How the root zone can secure crop yields
The RhizoTraits joint project aims to investigate the extent to which different mixtures of maize varieties can guarantee higher yields despite climate change. The focus is on the plant's root zone – the rhizosphere.
Whether plants thrive and produce high yields in the field does not only depend on whether they have sufficient water and nutrients available. The area of the plant close to the roots – the rhizosphere – also has a significant influence on the availability of water and nutrients, as previous studies by researchers at the University of Bayreuth have shown. For the team led by Bayreuth geoecologist Johanna Pausch, the rhizosphere has therefore long been the key to adapting plants to future climatic conditions and making them more resilient.
BMBF funds further research on the rhizosphere
In the joint project RhizoTraits, which is coordinated by the University of Bayreuth, the researchers are therefore taking a closer look at the properties of the area of the maize plant close to the roots. They want to find out whether older maize varieties and mixtures of varieties can stabilise yields in the climate crisis. The project started at the beginning of May and is being funded by the Federal Ministry of Education and Research (BMBF) with a total of 1.9 million euros until April 2027. Researchers from the Technical University of Munich, the Bavarian State Research Centre for Agriculture and the Karlsruhe Institute of Technology are also involved in the project.

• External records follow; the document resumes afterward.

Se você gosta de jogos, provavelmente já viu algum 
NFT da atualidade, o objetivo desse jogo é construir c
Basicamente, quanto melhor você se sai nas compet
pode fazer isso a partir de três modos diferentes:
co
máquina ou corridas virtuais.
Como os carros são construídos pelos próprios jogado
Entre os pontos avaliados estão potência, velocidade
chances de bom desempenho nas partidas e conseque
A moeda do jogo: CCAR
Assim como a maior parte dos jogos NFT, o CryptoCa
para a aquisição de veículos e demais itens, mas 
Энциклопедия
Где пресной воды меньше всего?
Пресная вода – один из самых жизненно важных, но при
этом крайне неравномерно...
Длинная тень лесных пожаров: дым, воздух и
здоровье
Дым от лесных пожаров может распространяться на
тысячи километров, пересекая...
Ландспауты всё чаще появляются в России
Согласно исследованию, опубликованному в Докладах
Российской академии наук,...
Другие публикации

The previous project, which was also funded by the BMBF, focussed on the question of the extent to which older varieties have properties in the rhizosphere that can reduce yield losses under extreme climatic conditions compared to modern varieties. As part of the study, older varieties showed increased plasticity in the properties of their roots and rhizosphere under drought conditions, which the researchers believe could make it easier for them to adapt to changing environmental conditions. A comparison of nutrient and water uptake revealed that old and modern varieties use different strategies. While the old maize varieties have longer and slimmer roots and are therefore able to obtain water and nutrients from the subsoil, modern varieties tend to rely more on symbiosis with root fungi.

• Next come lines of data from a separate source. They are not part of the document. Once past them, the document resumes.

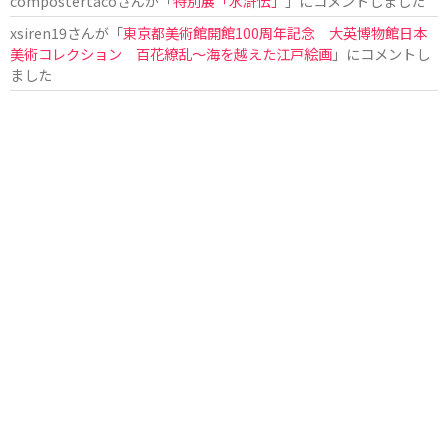
compostertaco
さんが「
特別展「水滸伝」
」にコメントしました
xsiren19
さんが「
東京都美術館開館100周年記念 大英博物館日本
美術コレクション 百花繚乱～海を越えた江戸絵画
」にコメントし
ました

Strategies for nutrient and water uptake by maize varieties
In the second phase of the project, which has now started, the team led by project coordinator Johanna Pausch wants to investigate the various strategies for nutrient and water uptake by maize plants in more detail. "We want to test whether the strategies remain stable under changing climate and soil conditions," says Pausch. To this end, a mixture of several maize varieties with different adaptation strategies and their effects on yield stability are being investigated. "We are growing the plants on different soils, and we expect differences between the rainier south and the drier regions around Würzburg," says Pausch.

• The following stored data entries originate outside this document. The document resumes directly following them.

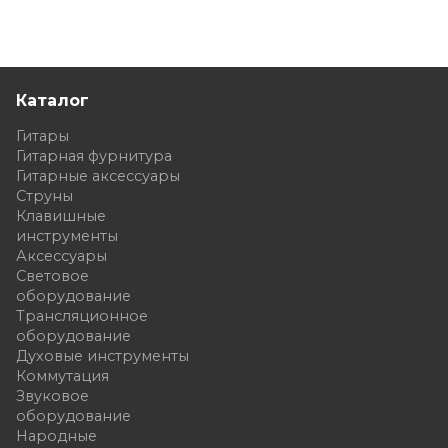
Каталог
Гитары
Гитарная фурнитура
Гитарные аксессуары
Струны
Клавишные
инструменты
Аксессуары
Световое
оборудование
Трансляционное
оборудование
Духовые инструменты
Коммутация
Звуковое
оборудование
Народные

Creation of yield forecasts for future climate scenarios
The decrease in maize yields in southern and northern Bavaria will also be analysed in more detail in the second phase of the project. Modelling approaches will also be used to create yield forecasts for future climate scenarios and to analyse the influence of varieties and variety mixtures on important ecosystem functions such as carbon storage.
According to the researchers, this integrative approach could be helpful in optimising the yield stability of future cultivation systems. "Cleverly composed variety mixtures" could be "a quick and easy-to-implement measure" to adapt agriculture in certain regions to the consequences of the climate crisis, they say.